Morris is survived by his wife, Mary Anthony Rowell; siblings Louise Kinsey of Albany, Eunice Kinsey of Craftsbury, Marvin Rowell and his wife Georgette of Albany, Wilbur Rowell of Irasburg, and Harriet Grenier and her husband Charlie of Waterbury; sisters-in-law Ruth Rowell of Glover and Alta Rowell of Crossville, TN and Saxtons River, VT; his children Margaret Rowell and her partner Saul Treviño of Craftsbury, Mary Rowell of Craftsbury, Frances Rowell of North Bergen, NJ, John Rowell and his husband James Blue of Craftsbury and Washington, DC, and David Rowell of Craftsbury; grandchildren Katie Rowell and her fiancé Tim Oswald of Keene, NH, Annie Rowell of Craftsbury, Carolyn Rowell and her partner Elijah Mayhew of Hardwick, Alden Blue of Craftsbury and Washington, DC, and Effie Blue of Craftsbury and Washington, DC; and great-grandchildren Eden Mayhew of Hardwick and Zoë Oswald of Keene, NH. He also leaves 24 nieces and nephews. He was predeceased by his parents and first wife Carol, brothers George and Hollis, sister-in-law Ruth (McBride) Rowell, brothers-in-law Fred and Bob Kinsey, and several nieces and nephews. He was especially close to Fielda Calderwood, a dear family friend of more than 50 years.

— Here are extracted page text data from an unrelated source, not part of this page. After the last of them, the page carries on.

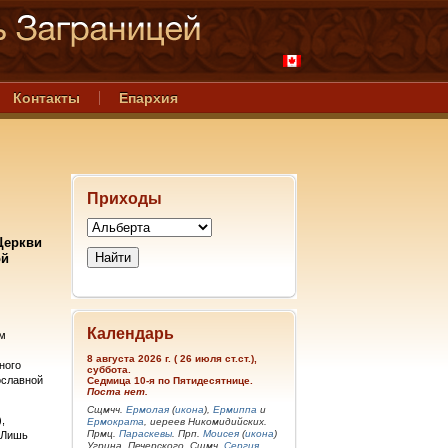
Контакты
Епархия
Приходы
Церкви
ой
Календарь
им
8 августа 2026 г. ( 26 июля ст.ст.),
ного
суббота.
ославной
Седмица 10-я по Пятидесятнице.
Поста нет.
Сщмчч.
Ермолая
(
икона
),
Ермиппа
и
,
Ермократа
, иереев Никомидийских.
Прмц.
Параскевы
. Прп.
Моисея
(
икона
)
. Лишь
Угрина, Печерского. Сщмч.
Сергия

Morris’s family would like to express sincere gratitude to the excellent caregivers who made it possible for him to live at home despite physical challenges in his last years, and to the kind and compassionate hospital staff for all they did to ease his passing.
In lieu of flowers, donations in Morris’s name can be made to the Craftsbury Chamber Players (PO Box 37, Craftsbury, VT 05826 or online at www.craftsburychamberplayers.org) and the East Craftsbury Presbyterian Church (1097 Ketchum Hill Road, Craftsbury, VT 05826).
A celebration of Morris’s life will be held at the East Craftsbury Presbyterian Church on Saturday, January 13 at 11:00 a.m., immediately followed by a luncheon reception at the Highland Center for the Arts in Greensboro. In Morris’s honor, those who would like to bring a homemade pie to be served at the reception are invited to do so.